This cluster was running on three D11 Azure Virtual Machines (2 cores, 14 GB RAM), so we had one master node and two children, each of them maintaining a full set of the data shards and copies for faster querying and redundancy. At the time, we had no real clue about the amount of data that would end up in this cluster, so we decided to store the data on a separate 200 GB disk (one for each virtual machine). We could easily attach more storage later on if that would’ve been necessary.
The dashboard site was created using ASP.NET MVC, a tiny bit of Knockout and the charts were made using the awesome Chart.js library. Initially I tried using D3, but that would’ve cost me a lot more time to get used to. Chart.js really was a lifesaver here considering the time frame in which the dashboard site has been created.
We all love statistics, don’t we :-)
First of all, the cluster: running on three D11-sized virtual machines. In the end, the Elasticsearch nodes each held 5.378.542 documents, that’s over 5 million updates that each of your cloud instances have sent to us when they finished working on a piece of research! And that data ended up taking only 959 MB of disk space. Meanwhile, the cluster nodes were only using about 4 GB of their available RAM, and no swap at all (because they were running on Ubuntu, but you didn’t get that information from me ;-) ). The dashboard was running as a Web App on two Standard S2 instances (2 cores and 3.5 GB of RAM per instance) and didn’t have any issues considering load whatsoever 1. In the end, these services were running for three to four days and ended up costing only 41,99 € for the Elasticsearch cluster and 27,70 € for the web app, including all extra costs like storage and bandwidth. Azure sure is an awesome platform :-)

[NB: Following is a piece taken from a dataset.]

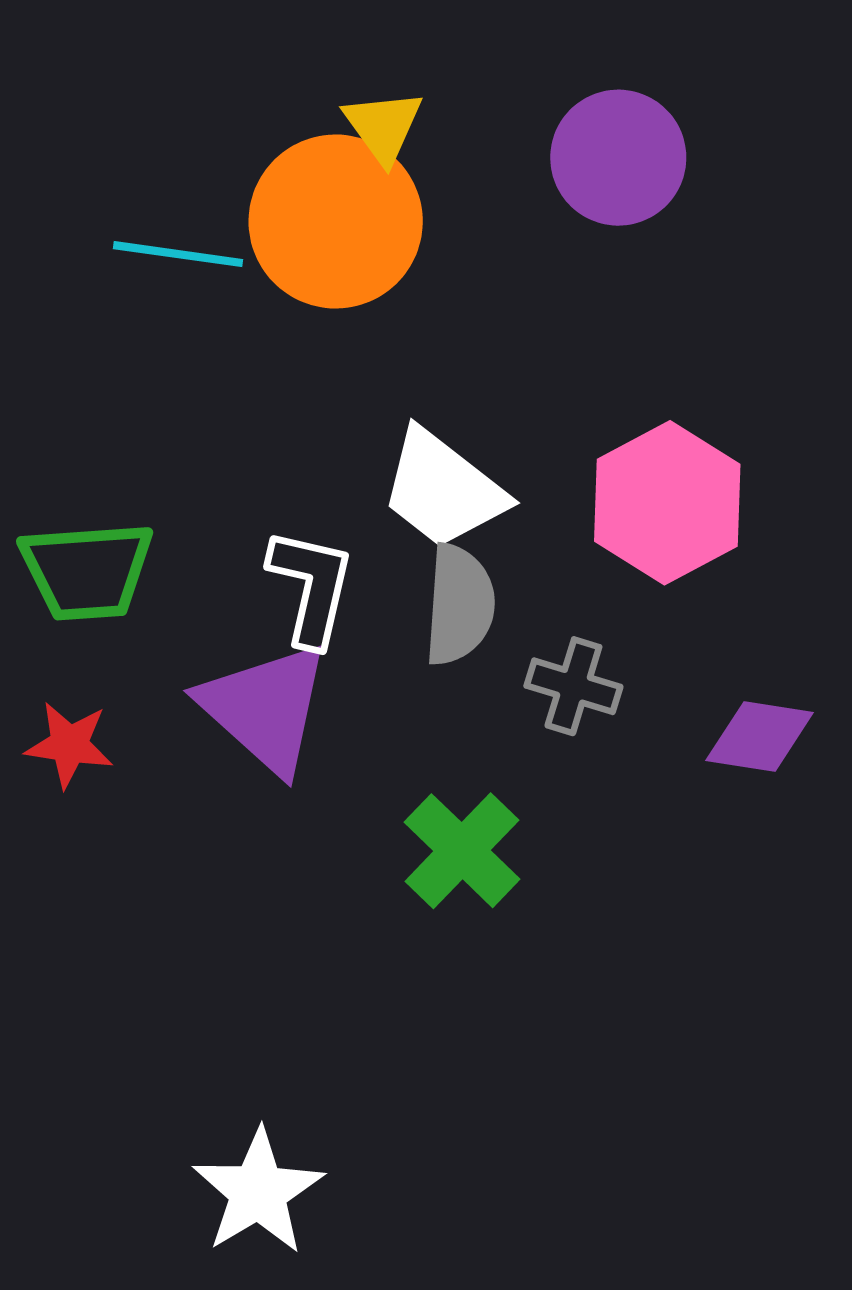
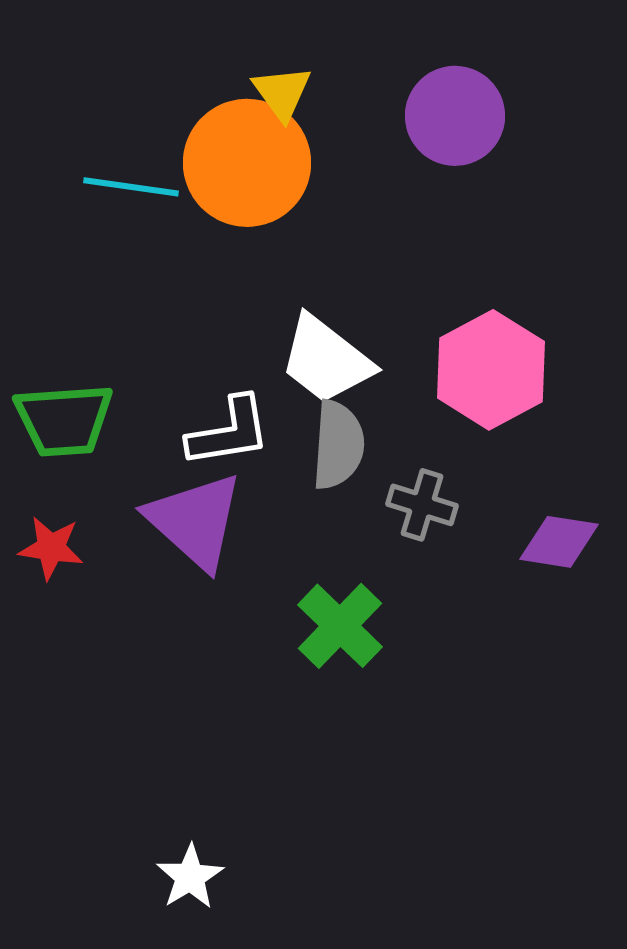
white L-shape: (311, 587) -> (229, 432), turned 68
white star: (258, 1192) -> (190, 877), size x0.7

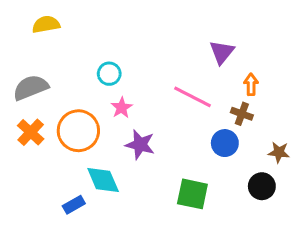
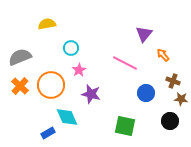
yellow semicircle: (46, 24) -> (47, 24), moved
orange arrow: (251, 84) -> (163, 55), turned -40
brown cross: (242, 114) -> (173, 81), moved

There was an issue though with data caching, which I didn’t manage to pin down: some charts/numbers appeared to be difficult to load, unless you refreshed the page several times, giving the dashboard the chance to fetch previously loaded data from its cache. This was especially the case on the main page, which displayed the top 10 charts and the metrics page, which showed some totals (number of participating countries, locations, attendees, etc.). ↩